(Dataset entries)
----

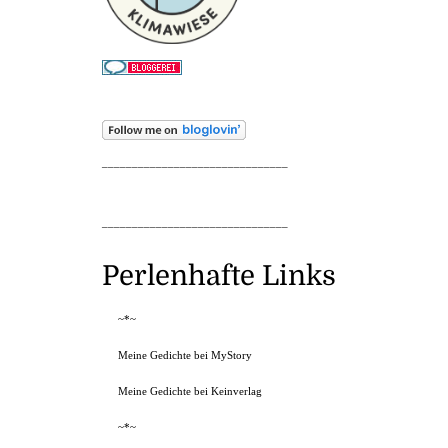
_______________________________
_______________________________
Perlenhafte Links
~*~
Meine Gedichte bei MyStory
Meine Gedichte bei Keinverlag
~*~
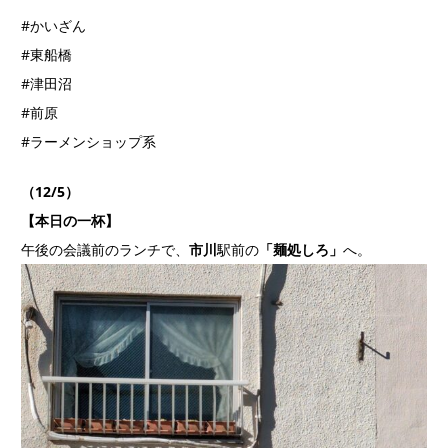
#かいざん
#東船橋
#津田沼
#前原
#ラーメンショップ系
（12/5）
【本日の一杯】
午後の会議前のランチで、
市川
駅前の
「麺処しろ」
へ。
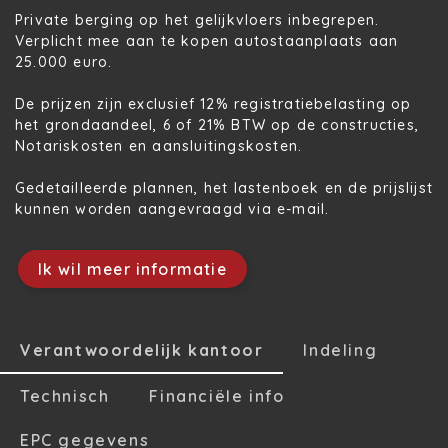
Private berging op het gelijkvloers inbegrepen.
Verplicht mee aan te kopen autostaanplaats aan
25.000 euro.
De prijzen zijn exclusief 12% registratiebelasting op
het grondaandeel, 6 of 21% BTW op de constructies,
Notariskosten en aansluitingskosten.
Gedetailleerde plannen, het lastenboek en de prijslijst
kunnen worden aangevraagd via e-mail.
Ik wil meer informatie
Verantwoordelijk kantoor
Indeling
Technisch
Financiële info
EPC gegevens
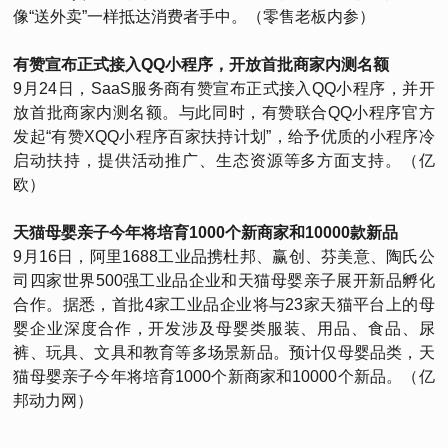
像“送外卖”一样抵达消费者手中。（零售老板内参）
有赞宣布正式接入QQ小程序，开放首批商家内测名额
9月24日，SaaS服务商有赞宣布正式接入QQ小程序，并开
放首批商家内测名额。与此同时，有赞联合QQ小程序官方
发起“有赞XQQ小程序百家扶持计划”，给予优质的小程序冷
启动扶持，提供活动推广、生态资源等多方面支持。（亿
欧）
天猫母婴亲子今年将培育1000个新商家和10000款新品
9月16日，阿里1688工业品携杜邦、赢创、芬美意、陶氏公
司四家世界500强工业品企业和天猫母婴亲子展开新品孵化
合作。据悉，首批4家工业品企业将与23家天猫平台上的母
婴企业深度合作，开发涉及母婴类服装、用品、食品、尿
裤、玩具、文具和教育等多场景新品。预计仅母婴品类，天
猫母婴亲子今年将培育1000个新商家和10000个新品。（亿
邦动力网）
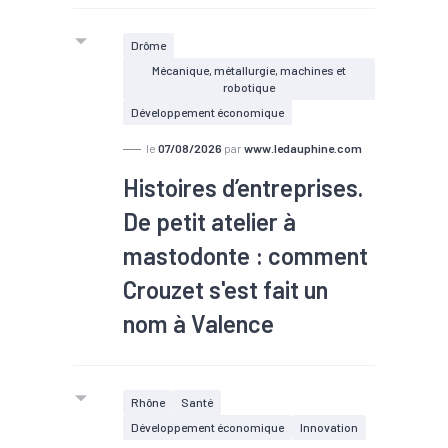
#TEE
Drôme
Mécanique, métallurgie, machines et
robotique
Développement économique
le
07/08/2026
par
www.ledauphine.com
Histoires d’entreprises.
De petit atelier à
mastodonte : comment
Crouzet s'est fait un
nom à Valence
Rhône
Santé
Développement économique
Innovation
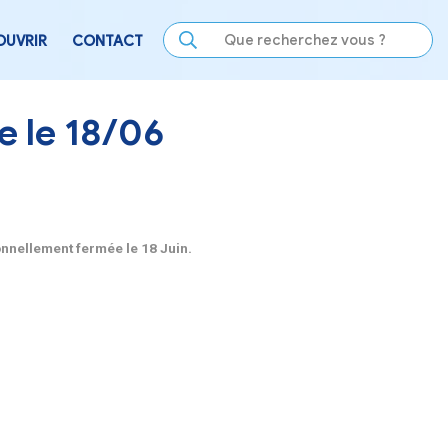
LE
SE DIVERTIR
DÉCOUVRIR
CONTACT
eptionnelle le 18/06
rie de Virelade sera exceptionnellement fermée
le 18 Ju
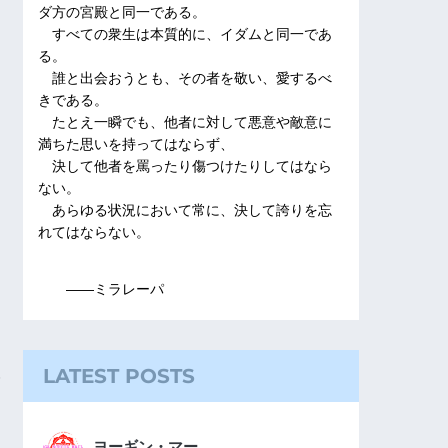
ダ方の宮殿と同一である。
すべての衆生は本質的に、イダムと同一であ
る。
誰と出会おうとも、その者を敬い、愛するべ
きである。
たとえ一瞬でも、他者に対して悪意や敵意に
満ちた思いを持ってはならず、
決して他者を罵ったり傷つけたりしてはなら
ない。
あらゆる状況において常に、決して誇りを忘
れてはならない。
――ミラレーパ
LATEST POSTS
ヨーギン・マー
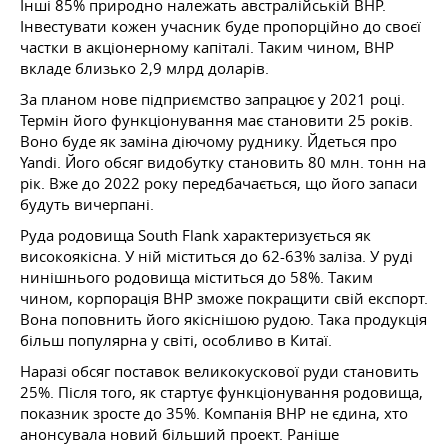
Інші 85% природно належать австралійській ВНР.
Інвестувати кожен учасник буде пропорційно до своєї
частки в акціонерному капіталі. Таким чином, ВНР
вкладе близько 2,9 млрд доларів.
За планом нове підприємство запрацює у 2021 році.
Термін його функціонування має становити 25 років.
Воно буде як заміна діючому руднику. Йдеться про
Yandi. Його обсяг видобутку становить 80 млн. тонн на
рік. Вже до 2022 року передбачається, що його запаси
будуть вичерпані.
Руда родовища South Flank характеризується як
високоякісна. У ній міститься до 62-63% заліза. У руді
нинішнього родовища міститься до 58%. Таким
чином, корпорація ВНР зможе покращити свій експорт.
Вона поповнить його якіснішою рудою. Така продукція
більш популярна у світі, особливо в Китаї.
Наразі обсяг поставок великокускової руди становить
25%. Після того, як стартує функціонування родовища,
показник зросте до 35%. Компанія ВНР не єдина, хто
анонсувала новий більший проект. Раніше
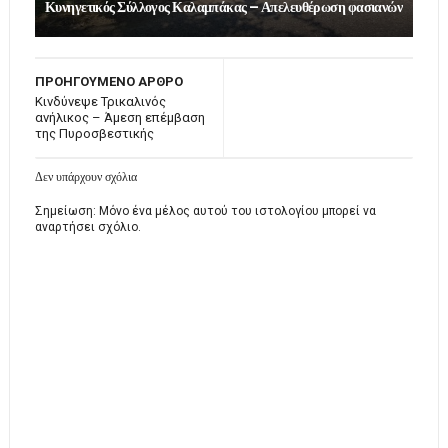
Κυνηγετικός Σύλλογος Καλαμπάκας – Απελευθέρωση φασιανών
ΠΡΟΗΓΟΥΜΕΝΟ ΑΡΘΡΟ
Κινδύνεψε Τρικαλινός
ανήλικος – Άμεση επέμβαση
της Πυροσβεστικής
Δεν υπάρχουν σχόλια
Σημείωση: Μόνο ένα μέλος αυτού του ιστολογίου μπορεί να
αναρτήσει σχόλιο.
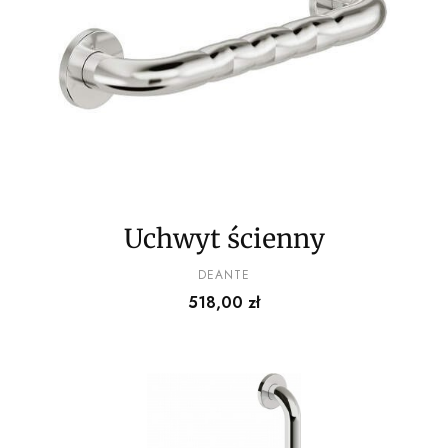
Uchwyt ścienny
PRODUCENT
DEANTE
Cena
518,00 zł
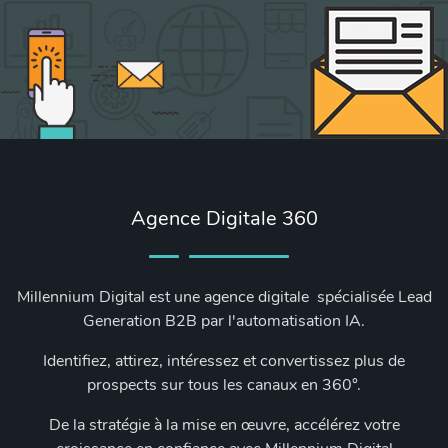
Agence Digitale 360
Millennium Digital est une agence digitale spécialisée Lead
Generation B2B par l'automatisation IA.
Identifiez, attirez, intéressez et convertissez plus de
prospects sur tous les canaux en 360°.
De la stratégie à la mise en œuvre, accélérez votre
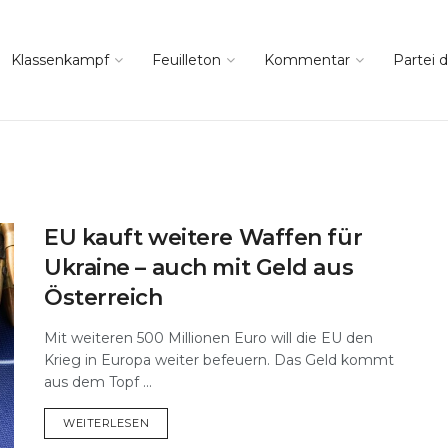
Klassenkampf
Feuilleton
Kommentar
Partei d
EU kauft weitere Waffen für
Ukraine – auch mit Geld aus
Österreich
Mit weiteren 500 Millionen Euro will die EU den
Krieg in Europa weiter befeuern. Das Geld kommt
aus dem Topf ...
DETAILS
WEITERLESEN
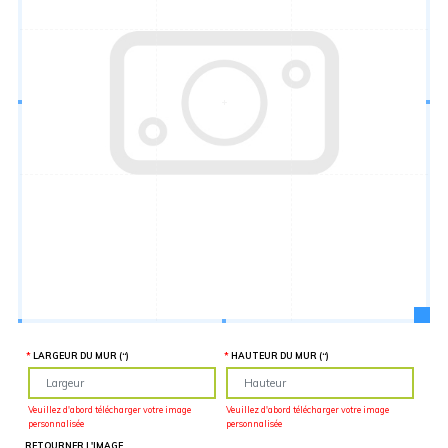
Hauteur
“
MATÉRIEL
SUPPLÉMENTAIRE
Il est
important
d'ajouter 2
pouces de
matériel
supplémentaire
en largeur et
en hauteur
pour faciliter
l'installation
lors du
recouvrement
d'un mur
complet. Pour
une
couverture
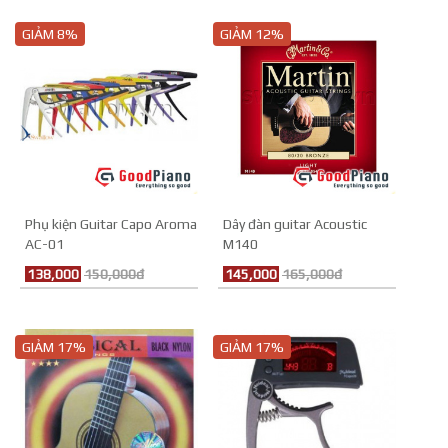
GIẢM 8%
GIẢM 12%
Phụ kiện Guitar Capo Aroma
Dây đàn guitar Acoustic
AC-01
M140
138,000
150,000đ
145,000
165,000đ
GIẢM 17%
GIẢM 17%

----

**BRIEF**:
Every record gets retyped exactly; no picture goes into the copy.

**COMPLETED EXERCISE**:
_______________________________
_______________________________
Perlenhafte Links
~*~
Meine Gedichte bei MyStory
Meine Gedichte bei Keinverlag
~*~
#かいざん
#東船橋
#津田沼
#前原
#ラーメンショップ系
（12/5）
【本日の一杯】
午後の会議前のランチで、
市川
駅前の
「麺処しろ」
へ。
Private berging op het gelijkvloers inbegrepen.
Verplicht mee aan te kopen autostaanplaats aan
25.000 euro.
De prijzen zijn exclusief 12% registratiebelasting op
het grondaandeel, 6 of 21% BTW op de constructies,
Notariskosten en aansluitingskosten.
Gedetailleerde plannen, het lastenboek en de prijslijst
kunnen worden aangevraagd via e-mail.
Ik wil meer informatie
Verantwoordelijk kantoor
Indeling
Technisch
Financiële info
EPC gegevens
像“送外卖”一样抵达消费者手中。（零售老板内参）
有赞宣布正式接入QQ小程序，开放首批商家内测名额
9月24日，SaaS服务商有赞宣布正式接入QQ小程序，并开
放首批商家内测名额。与此同时，有赞联合QQ小程序官方
发起“有赞XQQ小程序百家扶持计划”，给予优质的小程序冷
启动扶持，提供活动推广、生态资源等多方面支持。（亿
欧）
天猫母婴亲子今年将培育1000个新商家和10000款新品
9月16日，阿里1688工业品携杜邦、赢创、芬美意、陶氏公
司四家世界500强工业品企业和天猫母婴亲子展开新品孵化
合作。据悉，首批4家工业品企业将与23家天猫平台上的母
婴企业深度合作，开发涉及母婴类服装、用品、食品、尿
裤、玩具、文具和教育等多场景新品。预计仅母婴品类，天
猫母婴亲子今年将培育1000个新商家和10000个新品。（亿
邦动力网）
#TEE
Drôme
Mécanique, métallurgie, machines et
robotique
Développement économique
le
07/08/2026
par
www.ledauphine.com
Histoires d’entreprises.
De petit atelier à
mastodonte : comment
Crouzet s'est fait un
nom à Valence
Rhône
Santé
Développement économique
Innovation
LE
SE DIVERTIR
DÉCOUVRIR
CONTACT
eptionnelle le 18/06
rie de Virelade sera exceptionnellement fermée
le 18 Ju
ダ方の宮殿と同一である。
すべての衆生は本質的に、イダムと同一であ
る。
誰と出会おうとも、その者を敬い、愛するべ
きである。
たとえ一瞬でも、他者に対して悪意や敵意に
満ちた思いを持ってはならず、
決して他者を罵ったり傷つけたりしてはなら
ない。
あらゆる状況において常に、決して誇りを忘
れてはならない。
――ミラレーパ
LATEST POSTS
ヨーギン・マー
Інші 85% природно належать австралійській ВНР.
Інвестувати кожен учасник буде пропорційно до своєї
частки в акціонерному капіталі. Таким чином, ВНР
вкладе близько 2,9 млрд доларів.
За планом нове підприємство запрацює у 2021 році.
Термін його функціонування має становити 25 років.
Воно буде як заміна діючому руднику. Йдеться про
Yandi. Його обсяг видобутку становить 80 млн. тонн на
рік. Вже до 2022 року передбачається, що його запаси
будуть вичерпані.
Руда родовища South Flank характеризується як
високоякісна. У ній міститься до 62-63% заліза. У руді
нинішнього родовища міститься до 58%. Таким
чином, корпорація ВНР зможе покращити свій експорт.
Вона поповнить його якіснішою рудою. Така продукція
більш популярна у світі, особливо в Китаї.
Наразі обсяг поставок великокускової руди становить
25%. Після того, як стартує функціонування родовища,
показник зросте до 35%. Компанія ВНР не єдина, хто
анонсувала новий більший проект. Раніше
Κυνηγετικός Σύλλογος Καλαμπάκας – Απελευθέρωση φασιανών
ΠΡΟΗΓΟΥΜΕΝΟ ΑΡΘΡΟ
Κινδύνεψε Τρικαλινός
ανήλικος – Άμεση επέμβαση
της Πυροσβεστικής
Δεν υπάρχουν σχόλια
Σημείωση: Μόνο ένα μέλος αυτού του ιστολογίου μπορεί να
αναρτήσει σχόλιο.
Uchwyt ścienny
PRODUCENT
DEANTE
Cena
518,00 zł
Agence Digitale 360
Millennium Digital est une agence digitale spécialisée Lead
Generation B2B par l'automatisation IA.
Identifiez, attirez, intéressez et convertissez plus de
prospects sur tous les canaux en 360°.
De la stratégie à la mise en œuvre, accélérez votre
Klassenkampf
Feuilleton
Kommentar
Partei d
EU kauft weitere Waffen für
Ukraine – auch mit Geld aus
Österreich
Mit weiteren 500 Millionen Euro will die EU den
Krieg in Europa weiter befeuern. Das Geld kommt
aus dem Topf ...
DETAILS
WEITERLESEN
Hauteur
“
MATÉRIEL
SUPPLÉMENTAIRE
Il est
important
d'ajouter 2
pouces de
matériel
supplémentaire
en largeur et
en hauteur
pour faciliter
l'installation
lors du
recouvrement
d'un mur
complet. Pour
une
couverture
GIẢM 8%
GIẢM 12%
Phụ kiện Guitar Capo Aroma
Dây đàn guitar Acoustic
AC-01
M140
138,000
150,000đ
145,000
165,000đ
GIẢM 17%
GIẢM 17%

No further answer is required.